Extracted page text data:
=-=-=
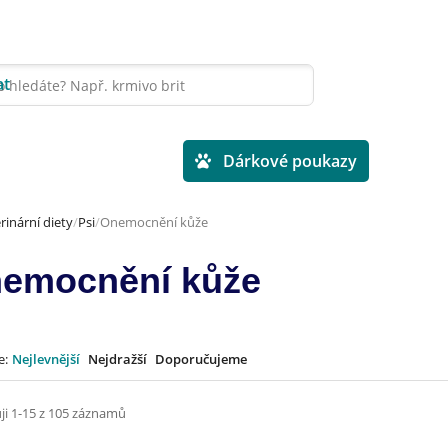
at
Veterinární diety
Dárkové poukazy
rinární diety
Psi
Onemocnění kůže
emocnění kůže
e:
Nejlevnější
Nejdražší
Doporučujeme
ji 1-15 z 105 záznamů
=-=-=
REQUIRED ACTION: The answer should consist of every line above, exact and free of images.

EXPECTED ANSWER:
at
Veterinární diety
Dárkové poukazy
rinární diety
Psi
Onemocnění kůže
emocnění kůže
e:
Nejlevnější
Nejdražší
Doporučujeme
ji 1-15 z 105 záznamů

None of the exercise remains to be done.